Iniciativa oferece letramento digital, capacitação em direitos humanos e conectividade gratuita para mulheres em situação de vulnerabilidade

Em um movimento de impacto social com alcance nacional, a Claro e a ONU Mulheres oficializaram nesta terça-feira (20) o projeto “Mulher +Tech: conexão para novos começos”, voltado à capacitação de mulheres vítimas de violência doméstica e refugiadas. Com apoio da Agência Nacional de Telecomunicações (Anatel), a iniciativa busca promover a autonomia financeira e social dessas mulheres por meio de conhecimento, conectividade e formação cidadã.

O lançamento, realizado em São Paulo, reuniu representantes das entidades envolvidas, além do ministro das Comunicações, Frederico de Siqueira Filho. O projeto, que será implantado em dez capitais brasileiras, contará com a atuação de dez organizações da sociedade civil, selecionadas por edital e coordenadas pela ONU Mulheres.

A proposta combina letramento digital, capacitação em direitos humanos e oferta de conectividade gratuita. Cada participante receberá um chip com plano gratuito da Claro por 12 meses e, ao fim do programa, aquelas que tiverem no mínimo 75% de presença nas atividades presenciais receberão também um smartphone.

“A tecnologia pode ser a porta de entrada para um novo começo. Estamos colocando à disposição dessas mulheres o que temos de mais valioso: a conectividade e o conhecimento”, afirmou José Félix, presidente da Claro.
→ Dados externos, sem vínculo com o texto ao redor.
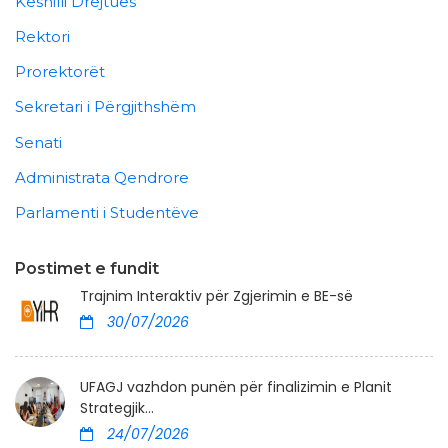
Këshilli Drejtues
Rektori
Prorektorët
Sekretari i Përgjithshëm
Senati
Administrata Qendrore
Parlamenti i Studentëve
Postimet e fundit
Trajnim Interaktiv për Zgjerimin e BE-së
30/07/2026
UFAGJ vazhdon punën për finalizimin e Planit
Strategjik...
24/07/2026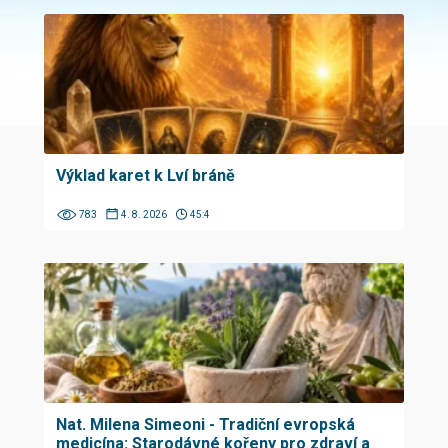
Výklad karet k Lví bráně
783
4. 8. 2026
45:4
Nat. Milena Simeoni - Tradiční evropská
medicína: Starodávné kořeny pro zdraví a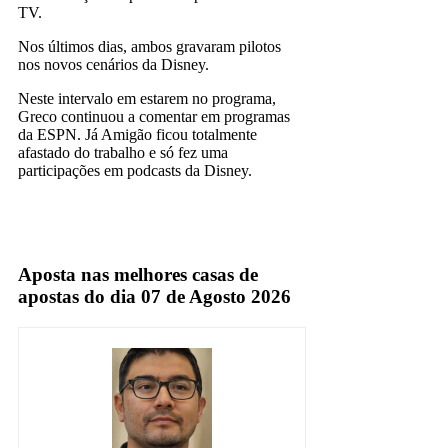
TV.
Nos últimos dias, ambos gravaram pilotos
nos novos cenários da Disney.
Neste intervalo em estarem no programa,
Greco continuou a comentar em programas
da ESPN. Já Amigão ficou totalmente
afastado do trabalho e só fez uma
participações em podcasts da Disney.
antero greco
Espn
Aposta nas melhores casas de
apostas do dia 07 de Agosto 2026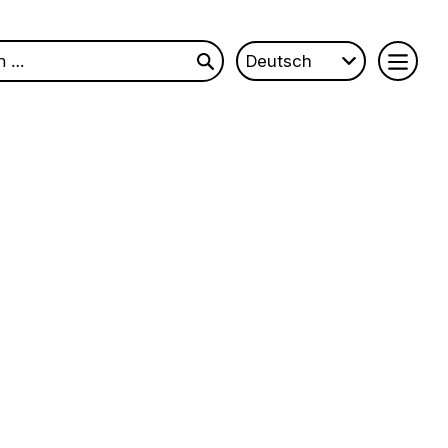
Deutsch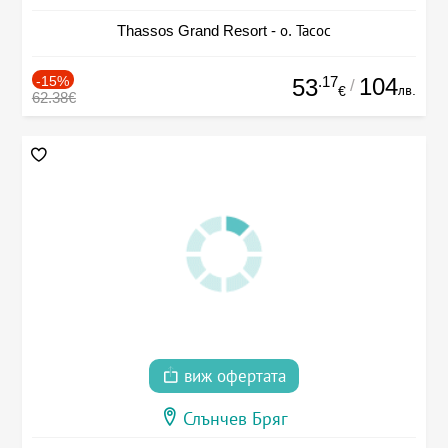
Thassos Grand Resort - о. Тасос
-15%
.17
104
53
/
лв.
€
62.38€
виж офертата
Слънчев Бряг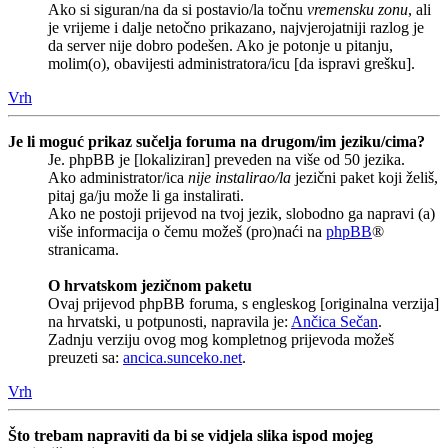
Ako si siguran/na da si postavio/la točnu
vremensku zonu
, ali
je vrijeme i dalje netočno prikazano, najvjerojatniji razlog je
da server nije dobro podešen. Ako je potonje u pitanju,
molim(o), obavijesti administratora/icu [da ispravi grešku].
Vrh
Je li moguć prikaz sučelja foruma na drugom/im jeziku/cima?
Je. phpBB je [lokaliziran] preveden na više od 50 jezika.
Ako administrator/ica
nije instalirao/la
jezični paket koji želiš,
pitaj ga/ju može li ga instalirati.
Ako ne postoji prijevod na tvoj jezik, slobodno ga napravi (a)
više informacija o čemu možeš (pro)naći na
phpBB
®
stranicama.
O hrvatskom jezičnom paketu
Ovaj prijevod phpBB foruma, s engleskog [originalna verzija]
na hrvatski, u potpunosti, napravila je:
Ančica Sečan
.
Zadnju verziju ovog mog kompletnog prijevoda možeš
preuzeti sa:
ancica.sunceko.net
.
Vrh
Što trebam napraviti da bi se vidjela slika ispod mojeg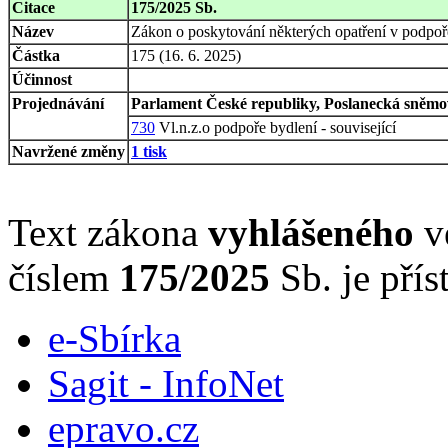
Citace
175/2025 Sb.
Název
Zákon o poskytování některých opatření v podpoř
Částka
175 (16. 6. 2025)
Účinnost
Projednávání
Parlament České republiky, Poslanecká sněmov
730
Vl.n.z.o podpoře bydlení - související
Navržené změny
1 tisk
Text zákona
vyhlášeného
ve
číslem
175/2025
Sb. je přís
e-Sbírka
Sagit - InfoNet
epravo.cz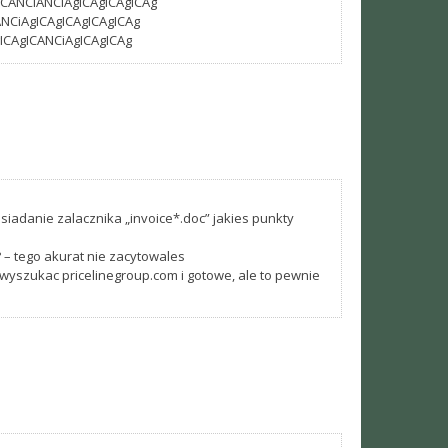
CANCiANCiAgICAgICAgICAg
ANCiAgICAgICAgICAgICAg
gICAgICANCiAgICAgICAg
osiadanie zalacznika „invoice*.doc” jakies punkty
 – tego akurat nie zacytowales
 wyszukac pricelinegroup.com i gotowe, ale to pewnie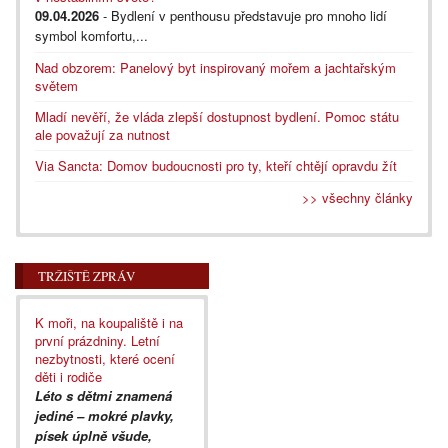
09.04.2026
- Bydlení v penthousu představuje pro mnoho lidí
symbol komfortu,...
Nad obzorem: Panelový byt inspirovaný mořem a jachtařským
světem
Mladí nevěří, že vláda zlepší dostupnost bydlení. Pomoc státu
ale považují za nutnost
Via Sancta: Domov budoucnosti pro ty, kteří chtějí opravdu žít
>> všechny články
TRŽIŠTĚ ZPRÁV
K moři, na koupaliště i na
první prázdniny. Letní
nezbytnosti, které ocení
děti i rodiče
Léto s dětmi znamená
jediné – mokré plavky,
písek úplně všude,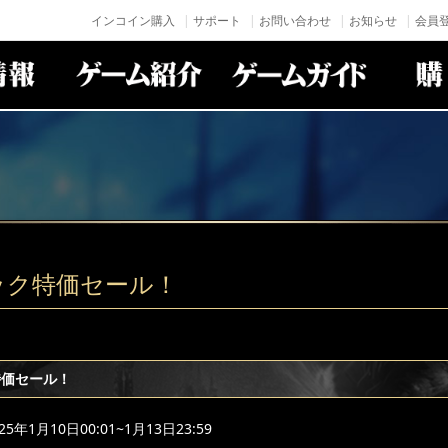
インコイン購入
サポート
お問い合わせ
お知らせ
会員登
ック特価セール！
特価セール！
年1月10日00:01~1月13日23:59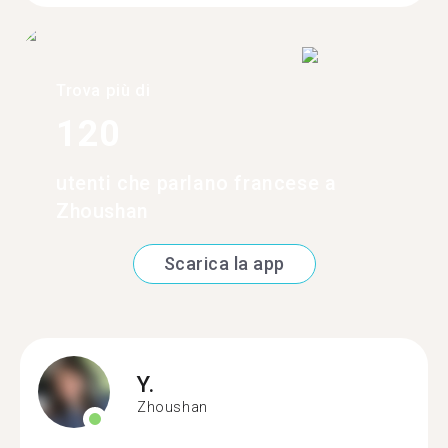
Trova più di
120
utenti che parlano francese a
Zhoushan
Scarica la app
Y.
Zhoushan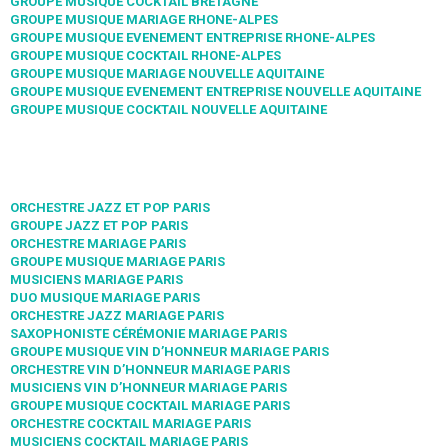
GROUPE MUSIQUE COCKTAIL BRETAGNE
GROUPE MUSIQUE MARIAGE RHONE-ALPES
GROUPE MUSIQUE EVENEMENT ENTREPRISE RHONE-ALPES
GROUPE MUSIQUE COCKTAIL RHONE-ALPES
GROUPE MUSIQUE MARIAGE NOUVELLE AQUITAINE
GROUPE MUSIQUE EVENEMENT ENTREPRISE NOUVELLE AQUITAINE
GROUPE MUSIQUE COCKTAIL NOUVELLE AQUITAINE
ORCHESTRE JAZZ ET POP PARIS
GROUPE JAZZ ET POP PARIS
ORCHESTRE MARIAGE PARIS
GROUPE MUSIQUE MARIAGE PARIS
MUSICIENS MARIAGE PARIS
DUO MUSIQUE MARIAGE PARIS
ORCHESTRE JAZZ MARIAGE PARIS
SAXOPHONISTE CÉRÉMONIE MARIAGE PARIS
GROUPE MUSIQUE VIN D’HONNEUR MARIAGE PARIS
ORCHESTRE VIN D’HONNEUR MARIAGE PARIS
MUSICIENS VIN D’HONNEUR MARIAGE PARIS
GROUPE MUSIQUE COCKTAIL MARIAGE PARIS
ORCHESTRE COCKTAIL MARIAGE PARIS
MUSICIENS COCKTAIL MARIAGE PARIS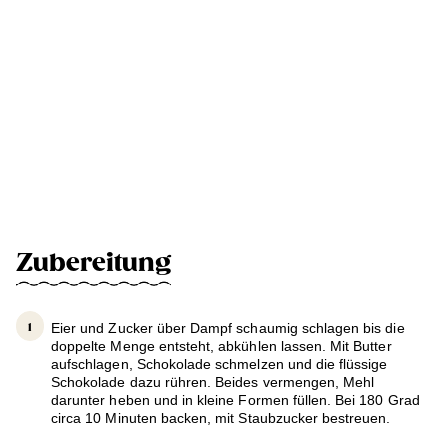
Zubereitung
Eier und Zucker über Dampf schaumig schlagen bis die
doppelte Menge entsteht, abkühlen lassen. Mit Butter
aufschlagen, Schokolade schmelzen und die flüssige
Schokolade dazu rühren. Beides vermengen, Mehl
darunter heben und in kleine Formen füllen. Bei 180 Grad
circa 10 Minuten backen, mit Staubzucker bestreuen.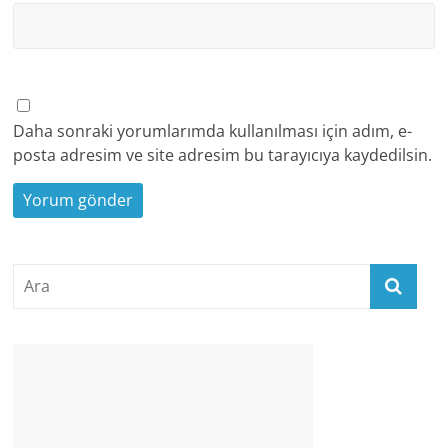
Daha sonraki yorumlarımda kullanılması için adım, e-
posta adresim ve site adresim bu tarayıcıya kaydedilsin.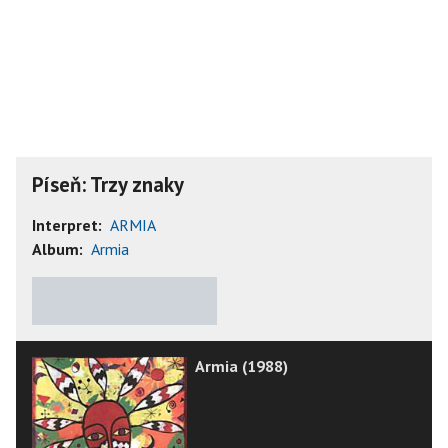
Píseň: Trzy znaky
Interpret:
ARMIA
Album:
Armia
★
★
★
★
★
Armia (1988)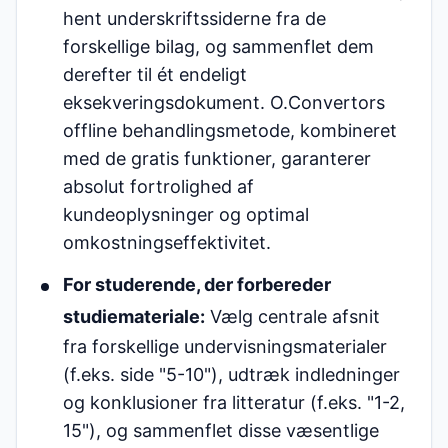
hent underskriftssiderne fra de
forskellige bilag, og sammenflet dem
derefter til ét endeligt
eksekveringsdokument. O.Convertors
offline behandlingsmetode, kombineret
med de gratis funktioner, garanterer
absolut fortrolighed af
kundeoplysninger og optimal
omkostningseffektivitet.
For studerende, der forbereder
studiemateriale:
Vælg centrale afsnit
fra forskellige undervisningsmaterialer
(f.eks. side "5-10"), udtræk indledninger
og konklusioner fra litteratur (f.eks. "1-2,
15"), og sammenflet disse væsentlige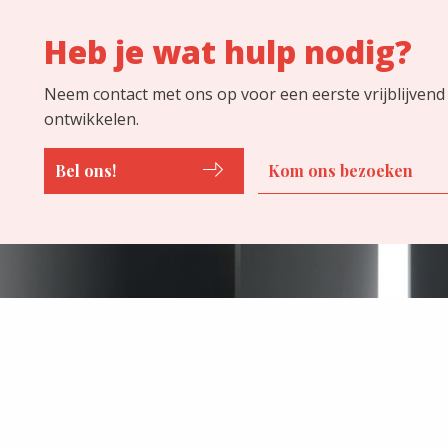
Heb je wat hulp nodig?
Neem contact met ons op voor een eerste vrijblijvend
ontwikkelen.
Bel ons!
Kom ons bezoeken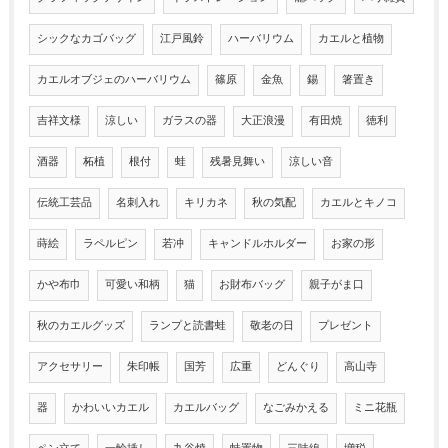
シックなカゴバッグ
江戸風鈴
ハーバリウム
カエルと植物
カエルオブジェのハーバリウム
篠原
金魚
錫
箸置き
吉祥文様
涼しい
ガラスの器
大正浪漫
有田焼
徳利
酒器
柘植
根付
蛙
残暑見舞い
涼しい音
伝統工芸品
名刺入れ
キリカネ
秋の気配
カエルとキノコ
蒔絵
ラペルピン
若冲
キャンドルホルダー
お家の形
かや布巾
可愛い和柄
猫
お財布バッグ
親子がま口
秋のカエルグッズ
ランプと読書蛙
敬老の日
プレゼント
アクセサリー
朱印帳
国芳
広重
どんぐり
高山寺
器
かわいいカエル
カエルバッグ
なごみかえる
ミニ花瓶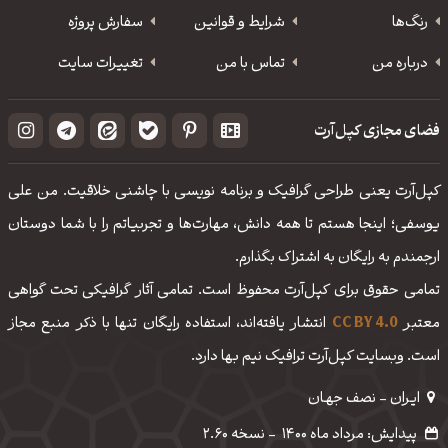
رنگ‌ها
شرایط و قوانین
سفارش پروژه
درباره من
تماس با من
تغییرات سایت
فضای مجازی کپل‌آرت
کپل‌آرت یعنی طراحی گرافیک و برنامه نویسی با چاشنی خلاقیت. من علی
یوسفی؛ اینجا هستم تا همه دانش، مهارت‌‌ها و تجربیاتم را با شما دوستان
ارجمندم به رایگان به اشتراک بگذارم.
تمامی حقوق برای کپل‌آرت محفوظ است. تمامی آثار گرافیکی تحت گواهی
معتبر
CC BY 4.0
انتشار یافته‌اند، استفاده رایگان تنها با ذکر منبع مجاز
است. وبسایت کپل‌آرت ترافیک نیم بها دارد.
ایـران - نصف جهـان
پیدایش: مرداد ماه 1400
-
نسخه 2.60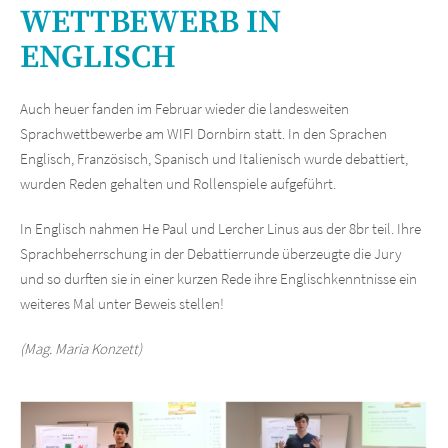
WETTBEWERB IN
ENGLISCH
Auch heuer fanden im Februar wieder die landesweiten
Sprachwettbewerbe am WIFI Dornbirn statt. In den Sprachen
Englisch, Französisch, Spanisch und Italienisch wurde debattiert,
wurden Reden gehalten und Rollenspiele aufgeführt.
In Englisch nahmen He Paul und Lercher Linus aus der 8br teil. Ihre
Sprachbeherrschung in der Debattierrunde überzeugte die Jury
und so durften sie in einer kurzen Rede ihre Englischkenntnisse ein
weiteres Mal unter Beweis stellen!
(Mag. Maria Konzett)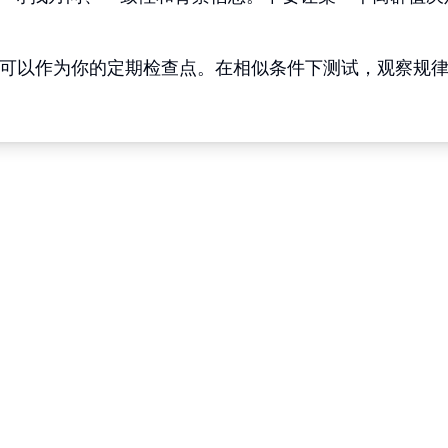
可以作为你的定期检查点。在相似条件下测试，观察规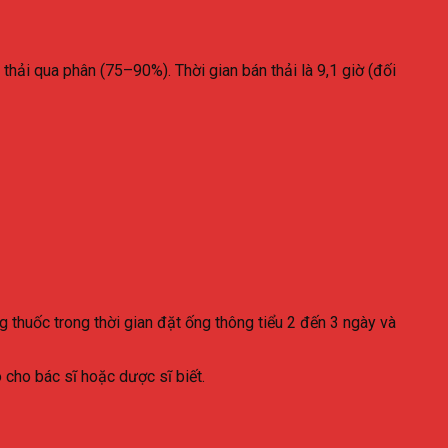
c thải qua phân (75–90%). Thời gian bán thải là 9,1 giờ (đối
́ng thuốc trong thời gian đặt ống thông tiểu 2 đến 3 ngày và
cho bác sĩ hoặc dược sĩ biết.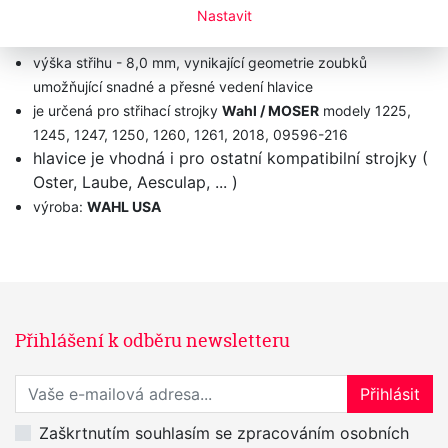
prvotřídní profesionální celokovová střihací hlavice určená
Nastavit
pro dlouhodobé pracovní nasazení
výška střihu - 8,0 mm, vynikající geometrie zoubků
umožňující snadné a přesné vedení hlavice
je určená pro střihací strojky
Wahl / MOSER
modely 1225,
1245, 1247, 1250, 1260, 1261, 2018, 09596-216
hlavice je vhodná i pro ostatní kompatibilní strojky (
Oster, Laube, Aesculap, ... )
výroba:
WAHL USA
Přihlášení k odběru newsletteru
Přihlaste se k odběru novinek
Přihlásit
Zaškrtnutím souhlasím se zpracováním osobních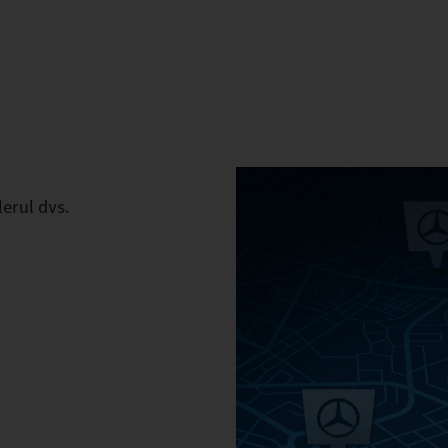
lerul dvs.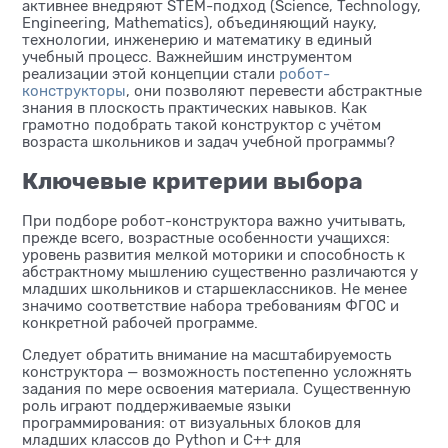
активнее внедряют STEM-подход (Science, Technology,
Engineering, Mathematics), объединяющий науку,
технологии, инженерию и математику в единый
учебный процесс. Важнейшим инструментом
реализации этой концепции стали
робот-
конструкторы
, они позволяют перевести абстрактные
знания в плоскость практических навыков. Как
грамотно подобрать такой конструктор с учётом
возраста школьников и задач учебной программы?
Ключевые критерии выбора
При подборе робот-конструктора важно учитывать,
прежде всего, возрастные особенности учащихся:
уровень развития мелкой моторики и способность к
абстрактному мышлению существенно различаются у
младших школьников и старшеклассников. Не менее
значимо соответствие набора требованиям ФГОС и
конкретной рабочей программе.
Следует обратить внимание на масштабируемость
конструктора — возможность постепенно усложнять
задания по мере освоения материала. Существенную
роль играют поддерживаемые языки
программирования: от визуальных блоков для
младших классов до Python и C++ для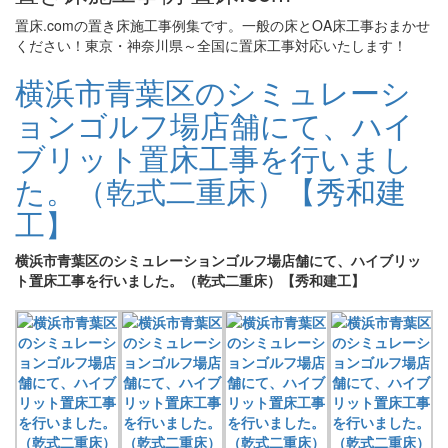
置床.comの置き床施工事例集です。一般の床とOA床工事おまかせ
ください！東京・神奈川県～全国に置床工事対応いたします！
横浜市青葉区のシミュレーシ
ョンゴルフ場店舗にて、ハイ
ブリット置床工事を行いまし
た。（乾式二重床）【秀和建
工】
横浜市青葉区のシミュレーションゴルフ場店舗にて、ハイブリッ
ト置床工事を行いました。（乾式二重床）【秀和建工】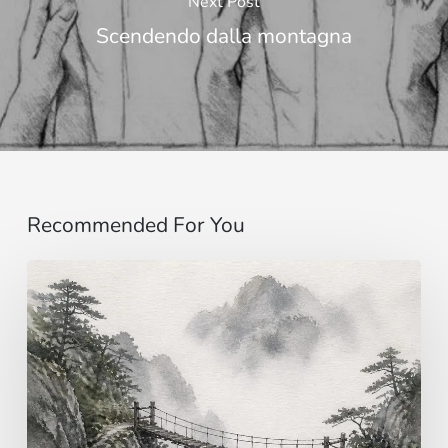
Next Post
Scendendo dalla montagna
Recommended For You
Immaginare
…
al
di
là
dei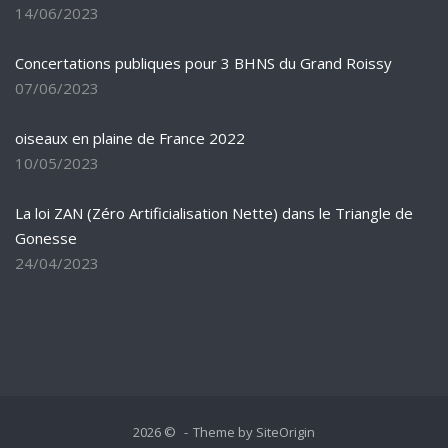
14/06/2023
Concertations publiques pour 3 BHNS du Grand Roissy
07/06/2023
oiseaux en plaine de France 2022
10/05/2023
La loi ZAN (Zéro Artificialisation Nette) dans le Triangle de
Gonesse
24/04/2023
2026 ©
Theme by
SiteOrigin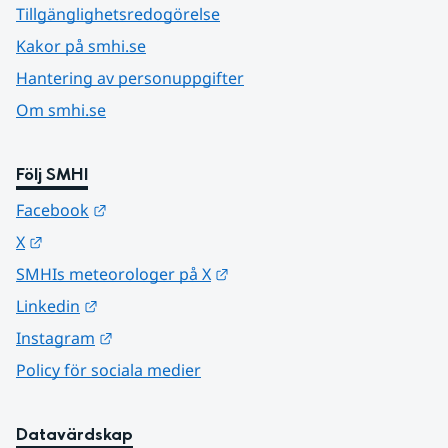
Tillgänglighetsredogörelse
Kakor på smhi.se
Hantering av personuppgifter
Om smhi.se
Följ SMHI
Länk till annan webbplats.
Facebook
Länk till annan webbplats.
X
Länk till annan webbplats.
SMHIs meteorologer på X
Länk till annan webbplats.
Linkedin
Länk till annan webbplats.
Instagram
Policy för sociala medier
Datavärdskap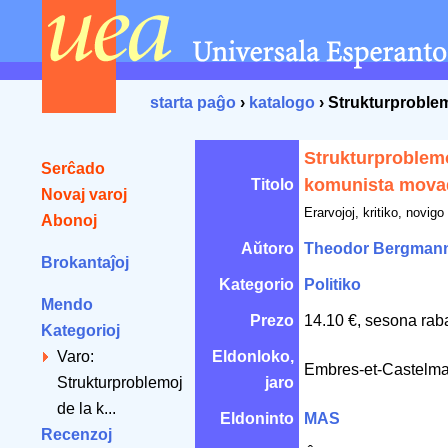
starta paĝo
›
katalogo
› Strukturproble
Strukturproblemo
Serĉado
komunista mova
Titolo
Novaj varoj
Erarvojoj, kritiko, novigo
Abonoj
Aŭtoro
Theodor Bergman
Brokantaĵoj
Kategorio
Politiko
Mendo
Prezo
14.10 €, sesona rab
Kategorioj
Varo:
Eldonloko,
Embres-et-Castelm
Strukturproblemoj
jaro
de la k...
Eldoninto
MAS
Recenzoj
A representante interina da ONU Mulheres no Brasil, Ana Carolina Querino, destacou o caráter estratégico da iniciativa. “É fundamental garantir que as mulheres tenham acesso às ferramentas digitais, não só para buscar emprego, mas também para exercer plenamente seus direitos.”

A urgência do projeto é reforçada pelos dados do Atlas da Violência 2025, que apontam uma média de dez assassinatos de mulheres por dia no país. “Precisamos agir rápido. Por isso, as cidades escolhidas para iniciar o projeto são justamente aquelas com os maiores índices de violência contra a mulher”, explicou Dany Gomiero, diretora de DHO e sustentabilidade da Claro.

O projeto simboliza uma convergência entre regulação e impacto social. “Essa iniciativa representa o esforço da Anatel em conectar políticas públicas à promoção da equidade de gênero”, afirmou o conselheiro da agência, Alexandre Freire, durante a cerimônia de assinatura do acordo de cooperação.

Com o objetivo de capacitar 1.300 mulheres ao longo de um ano, o Mulher +Tech nasce como uma resposta concreta aos desafios enfrentados por mulheres em situação de vulnerabilidade, combinando tecnologia, formação e acolhimento para abrir caminhos reais de transformação social.